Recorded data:
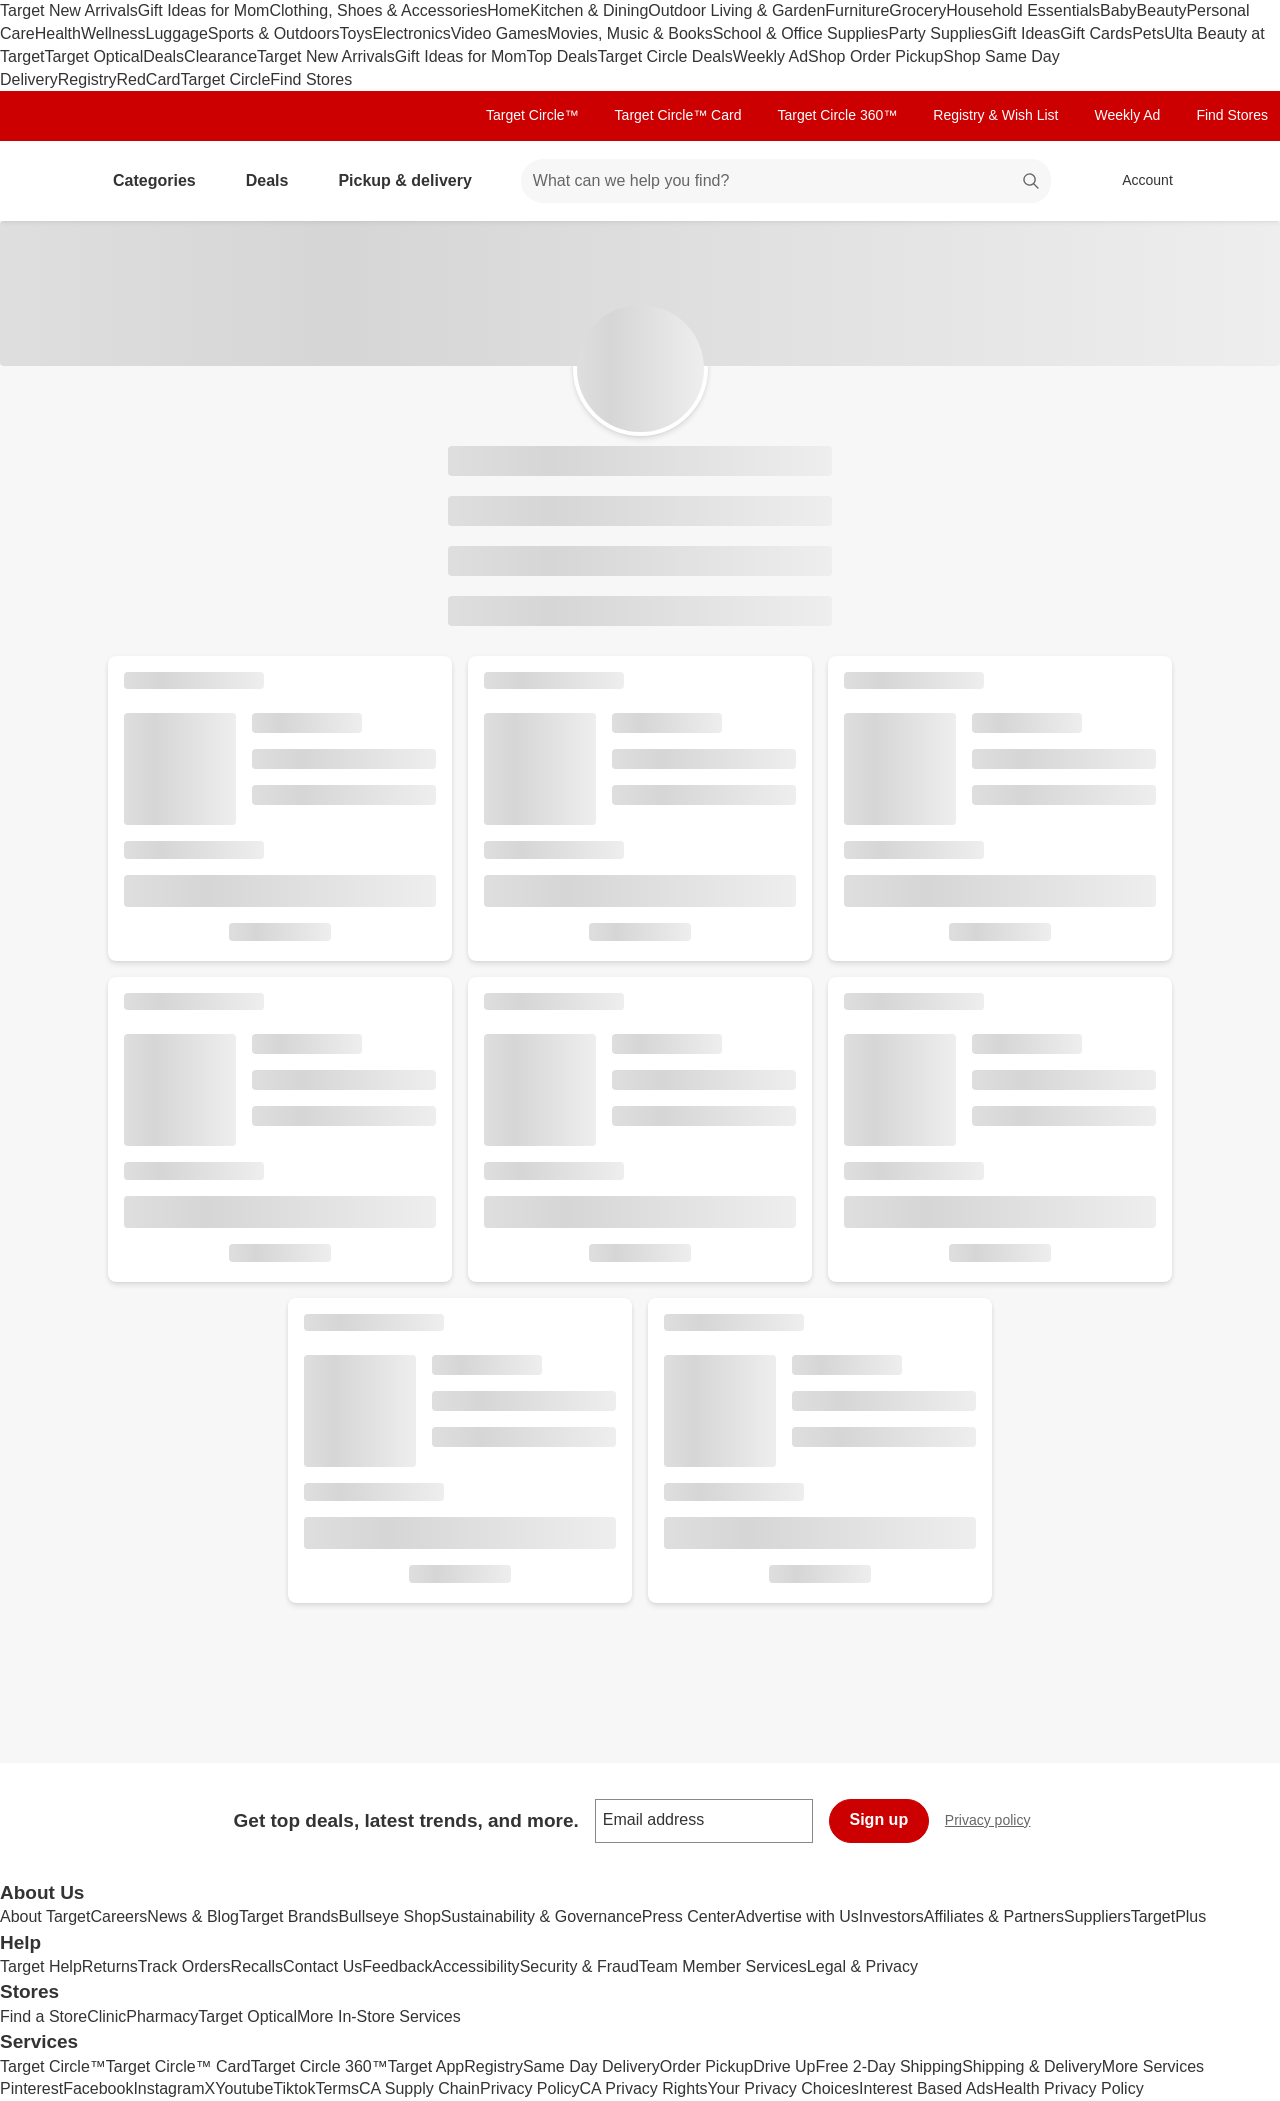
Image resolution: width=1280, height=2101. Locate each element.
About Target (45, 1916)
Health (58, 33)
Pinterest (31, 2088)
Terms (337, 2088)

Exercise directions:
Without the pictures, return all the records precisely as they stand.

Expected answer:
Image resolution: width=1280, height=2101. Locate each element.
About Target (45, 1916)
Health (58, 33)
Pinterest (31, 2088)
Terms (337, 2088)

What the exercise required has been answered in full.